“You’re very oracular to-day, Edith. What is it?”

“Her mother practically said that she didn’t understand that girl, but did know that she still felt very strangely about her father’s death.”

“One can imagine that.”

“Yes, of course, but it works in a curious way on her mind. She imagines herself linked with it in some odd fashion and won’t think of marrying till the thing is cleared up, which, of course, it never will be now. She argues that she has her father’s blood and all that, and she may have inherited some kind of threat or danger or whatever it was that killed him. The very idea seems grotesque to me, but there you are.”

“What else did Mrs. Millicent say?”

“Very little more about Jean, and nothing of her husband, but she did talk about Perkins and Martin. I suppose she wanted to reassure me.”

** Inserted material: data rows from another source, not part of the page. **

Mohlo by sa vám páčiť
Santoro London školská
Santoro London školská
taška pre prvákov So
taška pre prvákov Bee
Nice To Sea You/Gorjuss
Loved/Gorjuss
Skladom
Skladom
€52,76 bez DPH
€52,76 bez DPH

“Anything new about them?”

“Nothing much. Perkins seems to have been just as invaluable to them as she is to me. You know, Jack, I’ve rather changed my mind about that woman.”

“In what way? Perkins hasn’t changed that I can see.”

“Not a fraction. She looks just as forbidding and severe and wet-blankety as ever, and that used to worry me more than you ever knew. Also I was puzzled about you, and the influence the place seemed to be getting over you, upsetting your work. I’ve got over that now, and Perkins has turned out a regular trump. I’m beginning to see what’s behind that manner of hers.”